Now, consider the same scene in the film. It opens with a pan-out from a close-up of a radio playing decidedly non-Fifties music to a medium shot of Rebecca and Enid seated in the booth:
The purpose of the panning out from the radio is to force the audience to pay attention to the diegetic sound, but the decision’s immediately rendered redundant by the dialogue, as Rebecca opens the conversation by asking “Who could forget this memorable hit from the Fifties, huh?” If this were a comic panel, the word-picture relation would be duo-specific, which if you remember your McCloud (or clicked on that link) is used primarily in children’s literature. In addition to being redundant, then, it’s also condescending, the equivalent of director Terry Zwigof insisting that his audience won’t understand the importance of the sequence unless he does everything twice. Zwigof then cuts to a point-of-view shot of an approaching Allan:
You know it’s a point-of-view shot because part of the booth is evident, but significantly, it’s from Rebecca’s point-of-view, and since Rebecca spots him first, when Zwigoff cuts back to the booth:
It’s Rebecca who gets what had been Enid’s line in the book: “Check out that waiter’s awesome ‘Fifties’ hair-do.” In a work as predicated on the dynamic between two characters as both the book and film of Ghost World are, switching who initiates a particular conversation is bound to have significant consequences, and it does: Rebecca becomes more disagreeable.
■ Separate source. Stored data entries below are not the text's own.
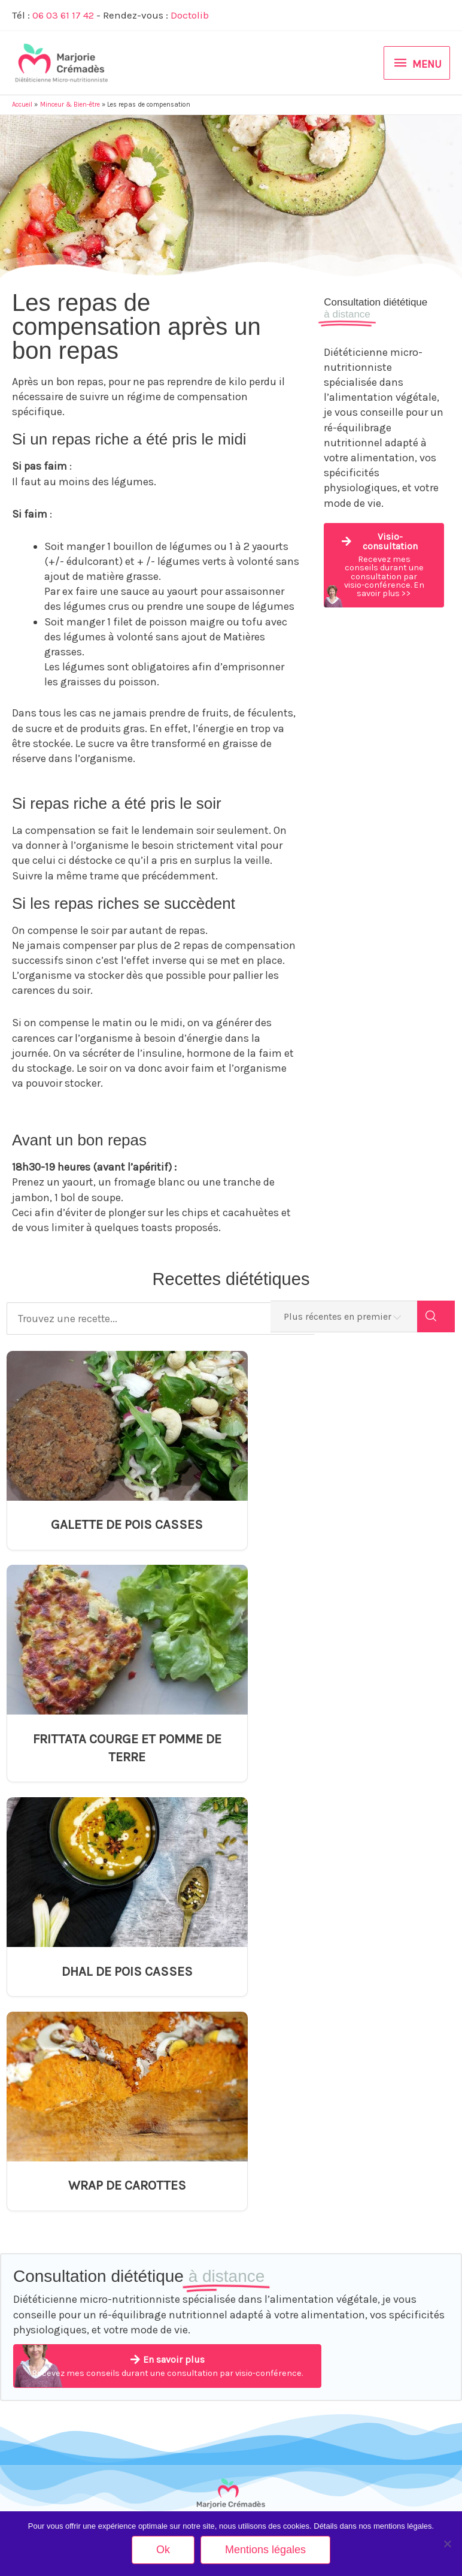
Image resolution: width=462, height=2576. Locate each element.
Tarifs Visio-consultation (389, 2252)
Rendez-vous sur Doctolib (231, 2508)
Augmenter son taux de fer (168, 2236)
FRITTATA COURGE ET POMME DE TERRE (347, 1533)
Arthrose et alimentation (164, 2214)
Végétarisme (33, 2189)
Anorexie (138, 2193)
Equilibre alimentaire (46, 2168)
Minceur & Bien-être (45, 2147)
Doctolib (191, 15)
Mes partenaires (376, 2332)
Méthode (364, 2168)
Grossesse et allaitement (54, 2210)
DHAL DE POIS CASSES (115, 1756)
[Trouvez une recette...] (150, 1319)
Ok (163, 2550)
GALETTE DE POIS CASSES (115, 1524)
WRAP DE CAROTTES (347, 1756)
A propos (364, 2189)
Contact (362, 2147)
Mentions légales (377, 2374)
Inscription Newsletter (386, 2310)
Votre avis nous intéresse (391, 2353)
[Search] (436, 1319)
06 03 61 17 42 (63, 15)
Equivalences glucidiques (166, 2277)
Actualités (366, 2210)
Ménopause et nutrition (50, 2268)
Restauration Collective (50, 2348)
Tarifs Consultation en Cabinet (399, 2231)
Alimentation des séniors (53, 2289)
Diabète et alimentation (163, 2257)
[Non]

But the obverse is also true: Enid becomes more likeable, which is significant because very few people would be able to sympathize with her if she behaved in the film as she does in the book.* Given that the majority of the film is focalized through Enid’s perspective, creating and sustaining a sympathetic identification with her is critical to the film’s aesthetic and financial success. Zwigof’s staging of the remainder of the scene bears my point out. When Allen walks up, he’s not framed by the young woman, but occupies the entire frame of a medium close-up:
The strong frontality here—as well as the fact that he directly addresses the camera—would seem to indicate that Zwigof wants to create a bound between Allen and the audience. Not including Enid and Rebecca in shot creates a distance between the three that continues when the camera reverses back to the booth:
When Enid greets him as “Al” and Rebecca asks whether they can call him “Weird Al,” the audience can no longer see his face. That is, instead of the triangle in the comic that make it clear that they are insulting him to his face, in the film their insults land, such as it were, on an aproned ass. When the camera cuts back Allen, it returns to the frontal medium close-up:
Allen is being shot as a sympathetic—albeit emotionally unresponsive—character again, and Enid and Rebecca are not as formally connected to their insults as they were in when all three occupied the same panel and the pair were literally connected to their words by their speech bubbles. In short, staging this as a series of reverse shots creates a disconnect between the pair and the object of their insults, which allows all three to remain more sympathetic. The kicker?
Zwigof ditches the “You loser!” line entirely.**
*Without pressing the point, casting is also part of the rhetorical design of a film, so it bears mentioning that Scarlett Johansson is also better suited to carrying that line. Her voice is warmer and her appearance more conventional, so audiences are more inclined to be forgiving of any attitudinal shortcomings.
**This omission could be because the effect only works in comics: Enid’s clearly conversing with Rebecca when she says “You loser!” but because the medium allows words to hang in the air, the statement can double as a caption. The same effect would be difficult to replicate in film.